Réponse de le 08/08/2011 à 16:35 :
C'est hélas très vrai.
a écrit le 08/08/2011 à 15:03 :
En attente des idées de la gauche pour regler les problemes mondiaux..........
Réponse de le 08/08/2011 à 15:20 :
tiens, justement ... finalement pas la peine d'aller au capitole, on a le même genre d'attitude ici : "de toute façon les autres auraient pas fait mieux". C'est tout ce qui compte ?
Réponse de le 08/08/2011 à 15:48 :
@ diouck: tu peux toujours proposer tes propres idées :-) et nous expliquer aussi pourquoi des gens qui seraient à la rue après quelques semaines ou mois de chômage peuvent voter à droite ? Quels sont ;eurs intérêts commusn ? Non pas que l'on doive voter à gauche, mais dans leurs cas, n'est-ce pas se mettre une balle dans le pied :-)
Réponse de le 08/08/2011 à 16:06 :
Les idées de gauche, qui sont toujours les mêmes ont fait dévaluer le franc de 30% en 1982, alors pitié, pas les idées de gauche. D'ailleurs, on attend encore les solutions préconisées par aubry et consorts. Ils Elle se contente de pratiquer la petite polémique politicienne niveau maternel sup.
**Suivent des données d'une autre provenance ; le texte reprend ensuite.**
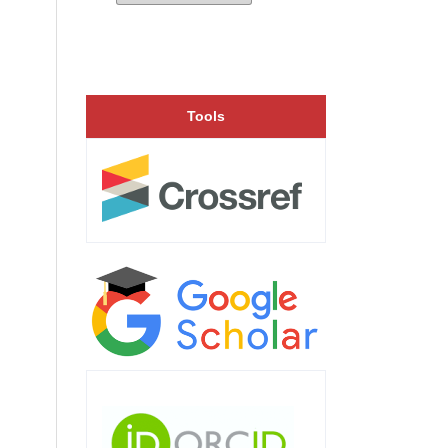
Tools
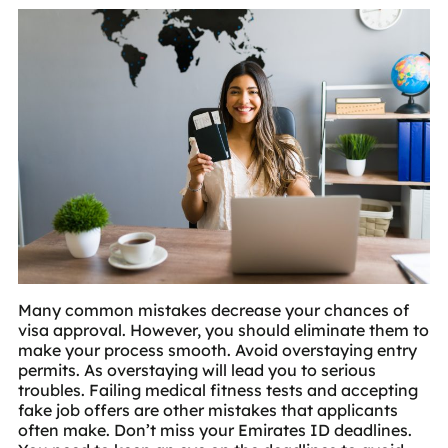
Many common mistakes decrease your chances of
visa approval. However, you should eliminate them to
make your process smooth. Avoid overstaying entry
permits. As overstaying will lead you to serious
troubles. Failing medical fitness tests and accepting
fake job offers are other mistakes that applicants
often make. Don’t miss your Emirates ID deadlines.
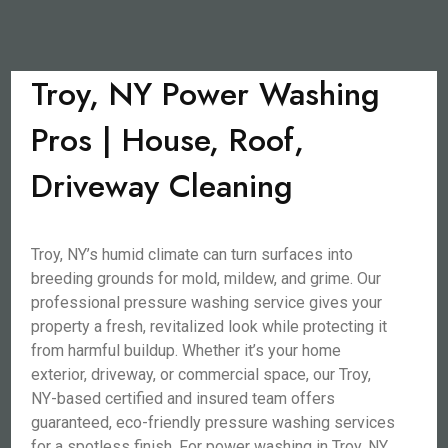
Troy, NY Power Washing
Pros | House, Roof,
Driveway Cleaning
Troy, NY’s humid climate can turn surfaces into
breeding grounds for mold, mildew, and grime. Our
professional pressure washing service gives your
property a fresh, revitalized look while protecting it
from harmful buildup. Whether it’s your home
exterior, driveway, or commercial space, our Troy,
NY-based certified and insured team offers
guaranteed, eco-friendly pressure washing services
for a spotless finish. For power washing in Troy, NY,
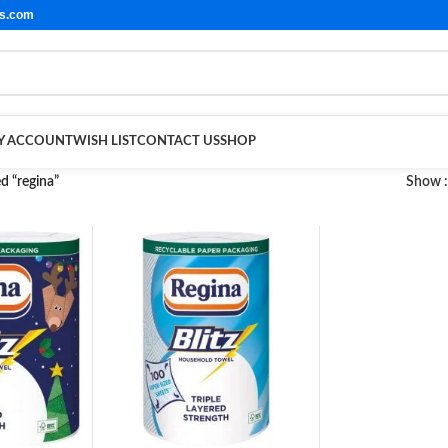
ls.com
Y ACCOUNT
WISH LIST
CONTACT US
SHOP
d “regina”
Show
Réponse de le 08/08/2011 à 16:34 :
Il n'y a plus de gauche ou de droite, ils sortent tous des mêmes écoles avec la même mauvaise éductation, les mêmes travers malsains, la même cupidité, les mêmes menterurs à tous crins, nos politicards sont des voyous pire que ceux des banlieues. De surcroit quand les gauchistes Besson, Mitterand vient rejoindre les pires de la droite comme Alliot Marie, Woerth, Copé, Bertrand, Tapie, Lagarde, Estrosi, et tous les autres de la meme bande d'l'Union se Moquedu Peuple, VOILA LA PREUVE qu'ils sont tous les mêmes bandits
a écrit le 08/08/2011 à 12:56 :
Bonjour, il me semble que Standard & Poors annonce toujours à ses clients (ici l'état américain) la note qui va lui mettre en lui laissant un délai pour donner au pays la possibilité de corriger toute donnée éventuellement fausse (fait factuels vérifiables). Pourquoi l'état américain ne s'est-il pas prononcé plus tôt sur cette soi-disante erreur? S'agit-il d'un chiffre qui n'aurait rien changé à la note mais que l'état a gardé comme argument contre S&P?
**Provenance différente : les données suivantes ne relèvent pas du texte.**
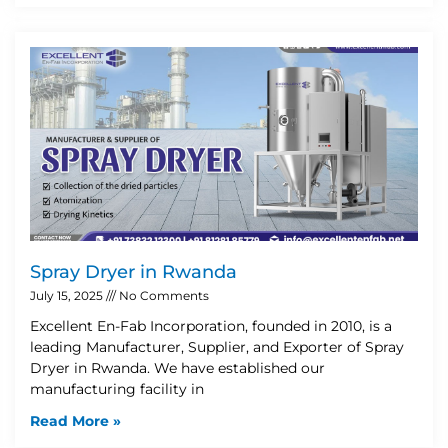
Spray Dryer in Rwanda
July 15, 2025
No Comments
Excellent En-Fab Incorporation, founded in 2010, is a
leading Manufacturer, Supplier, and Exporter of Spray
Dryer in Rwanda. We have established our
manufacturing facility in
Read More »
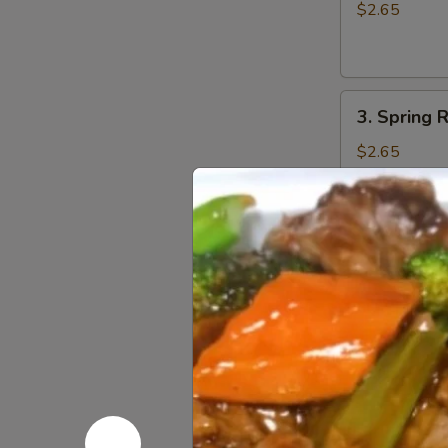
Egg
$2.65
Roll
(1)
3.
3. Spring R
Spring
Roll
$2.65
(1)
4.
4. Fried W
Fried
Wonton
w. Sweet and
(10)
$6.75
5.
5. Fried P
Fried
Pork
$8.55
Réponse de le 08/08/2011 à 14:41 :
Il semble que Standard & Poors a prévenu Washington la veille. Et que lors de la publication de la note, "l'erreur" ait été corrigé. Ce que reproche Washington, c'est que les 2000Md$ n'est pas fait changé l'appréciation de Standard & Poors.
Je croyais que le ratio dette/PIB atteignait 100% en 2011, ca ne corresponds pas à ce qui est indiqué dans l'article...
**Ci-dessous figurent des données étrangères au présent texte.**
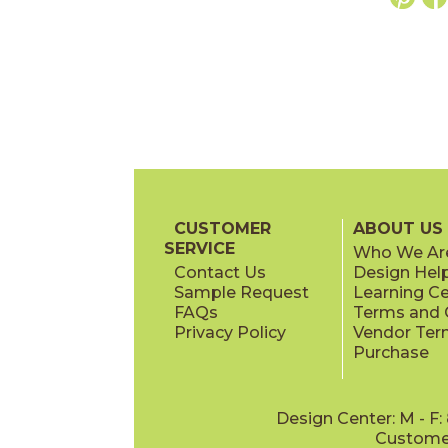
CUSTOMER
ABOUT US
SERVICE
Who We Ar
Contact Us
Design Hel
Sample Request
Learning C
FAQs
Terms and C
Privacy Policy
Vendor Ter
Purchase
Design Center: M - F
Customer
Réponse de le 08/08/2011 à 15:15 :
Pour ma part je trouve logique l'argument sur la tenue du débat fiscal au capitole. Dans un tel contexte, quelles sont les possibilités d'actions réelles ? l'accord était à peine signé que tout le monde disait que c'était en fait un pseudo accord qui ne réglait rien. Bref, un accord pour effet d'annonce parce qu'il fallait bien "prendre" une décision à 2 jours de l'échéance. leurs finances foncent dans le mur et ils se font la gueguerre entre eux pour savoir qui va gagner le débat face à son électorat.